Yes, to be the man you have to beat the man, and over one five-year block, Robinson did so. It's hard to overstate the importance of Robinson socially, but it's often forgotten just how good he was on the field. He led his Dodgers to three pennants, won the NL MVP in 1949 and treated himself to the crown over one five-year period.
Total WAR: 43.6
Trivia: Only two players stole more than 100 bases in this block: Robinson and his Brooklyn teammate Pee Wee Reese. Robinson was slightly more efficient, getting caught just 19 times to Reese's 25.
Just like any good boxing rivalry, Musial came back, just edging a fading Robinson as well as the likes of Yogi Berra and Roy Campanella, both of whom were in the prime of their careers. Musial did it without a big defensive boost to his adjusted numbers as well.
Total WAR: 44.0
Trivia: From the beginning of Williams' first block in 1939 to the end of Musial's last in 1955, these all-time greats both amassed over 100 WAR. The next player on the list is DiMaggio at 64 WAR.
It's actually a bit more surprising to many that Mantle didn't reign longer as King. He was certainly great, but repeated injuries eventually sapped his effectiveness. His reign wasn't predicated on mythical home run distances, but consistent production as a young player on the biggest stage.
Total WAR: 89.1
Trivia: Mantle lead the majors in strikeouts from 1952-1961 with 1062 and was second in walks with 1086.

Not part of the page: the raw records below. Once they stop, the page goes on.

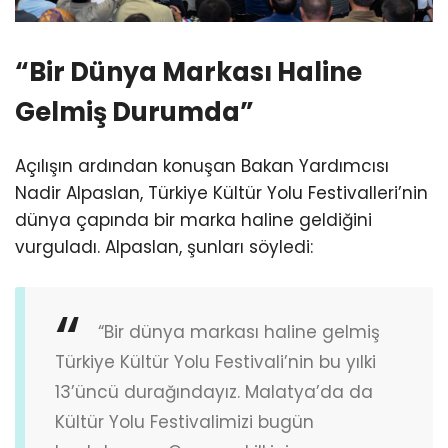
“Bir Dünya Markası Haline
Gelmiş Durumda”
Açılışın ardından konuşan Bakan Yardımcısı
Nadir Alpaslan, Türkiye Kültür Yolu Festivalleri’nin
dünya çapında bir marka haline geldiğini
vurguladı. Alpaslan, şunları söyledi:
“Bir dünya markası haline gelmiş
Türkiye Kültür Yolu Festivali’nin bu yılki
13’üncü durağındayız. Malatya’da da
Kültür Yolu Festivalimizi bugün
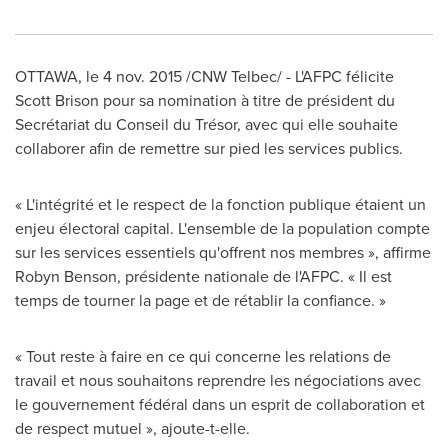
OTTAWA
, le
4 nov. 2015
/CNW Telbec/ - L'AFPC félicite
Scott Brison pour sa nomination à titre de président du
Secrétariat du Conseil du Trésor, avec qui elle souhaite
collaborer afin de remettre sur pied les services publics.
« L'intégrité et le respect de la fonction publique étaient un
enjeu électoral capital. L'ensemble de la population compte
sur les services essentiels qu'offrent nos membres », affirme
Robyn Benson
, présidente nationale de l'AFPC. « Il est
temps de tourner la page et de rétablir la confiance. »
« Tout reste à faire en ce qui concerne les relations de
travail et nous souhaitons reprendre les négociations avec
le gouvernement fédéral dans un esprit de collaboration et
de respect mutuel », ajoute-t-elle.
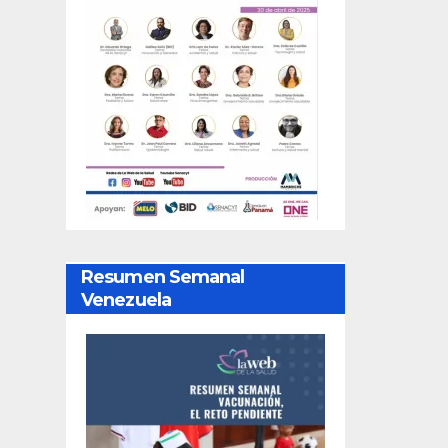
Resumen Semanal
Venezuela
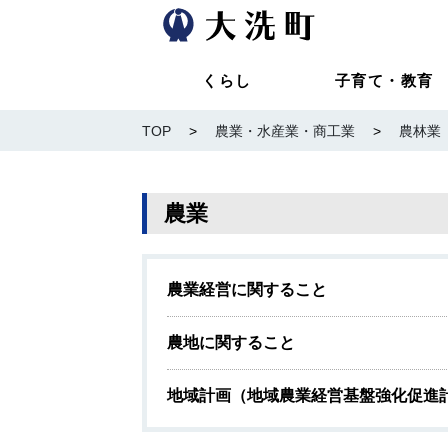
くらし
子育て・教育
TOP
>
農業・水産業・商工業
>
農林業
農業
農業経営に関すること
農地に関すること
地域計画（地域農業経営基盤強化促進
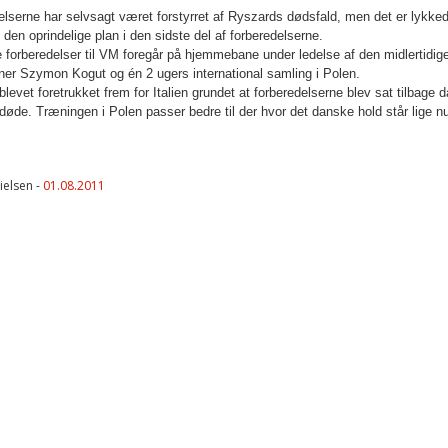
lserne har selvsagt været forstyrret af Ryszards dødsfald, men det er lykked
 den oprindelige plan i den sidste del af forberedelserne.
 forberedelser til VM foregår på hjemmebane under ledelse af den midlertidig
ner Szymon Kogut og én 2 ugers international samling i Polen.
blevet foretrukket frem for Italien grundet at forberedelserne blev sat tilbage d
øde. Træningen i Polen passer bedre til der hvor det danske hold står lige n
ielsen -
01.08.2011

Mays not only took the crown from his onetime fellow New York centerfielder Mantle, he never looked back. The career arcs are quite different for Mays and Mantle, with Mays trending upwards and then sustaining a peak level through the later years of his career. Mantle was the opposite, peaking early and then fading slightly through a combination of bad knees and late nights. Mays' defensive prowess kept the crown on his head until his offensive numbers completely collapsed.
Total WAR: 98.6
Trivia: From 1954, when he returned from the Army, to 1965, Mays lead the NL in WAR every year but two.
Perhaps Santo, who will be inducted into the Hall of Fame this July just over a year after his death, would have been in the Hall of Fame while he was living if we'd calculated the King of Baseball a few years ago. As Mays faded, Santo came into his own, leading a Cubs team that never quite got over the hump and into the postseason, but it was never Santo's fault for that.
Total WAR: 37.8
Trivia: The only player to play in more games during this block than Santo was his teammate and fellow Hall of Famer Billy Williams. They were the only players to break 800 games over the five seasons.
It's no surprise that "Yaz" held the crown, even for just a short time, given his tremendous all-around production, especially in his Triple Crown- and MVP-winning season of 1967, when he hit .326 with 44 home runs and 121 RBIs.
Total WAR: 44.7
Trivia: From 1965 to 1970, Yaz lead the AL in on-base percentage four times and slugging percentage three times.
Clemente's legend can hardly be raised any higher, but being the first Latin King of Baseball is another feather in an inner circle career. Clemente's untimely death after the 1972 season probably didn't keep him from holding this title much longer since he was past his peak, though one or two more blocks is likely.
Total WAR: 31.2
Trivia: While few would dispute that Clemente deserves a spot on this list, this block actually excludes his best season by WAR, which was 8.2 wins in 1967. His is a crown of assiduousness more than abnormally outstanding play.
There's always one name on any list that functions as the headscratcher. While every other King could be argued, they're all clear baseball royalty. Bando, on the other hand, seems a pretender. Is this our Richard III in spikes? No, it seems he's more Phillip II, the forgotten king. Bando was a very solid player, finishing in the top five of MVP voting two times during this block (and another one year later.)
Total WAR: 33.6
Trivia: With Santo's admission into the Hall of Fame later this year, Bando is left as the only eligible player on this list since 1945 to not be in Cooperstown.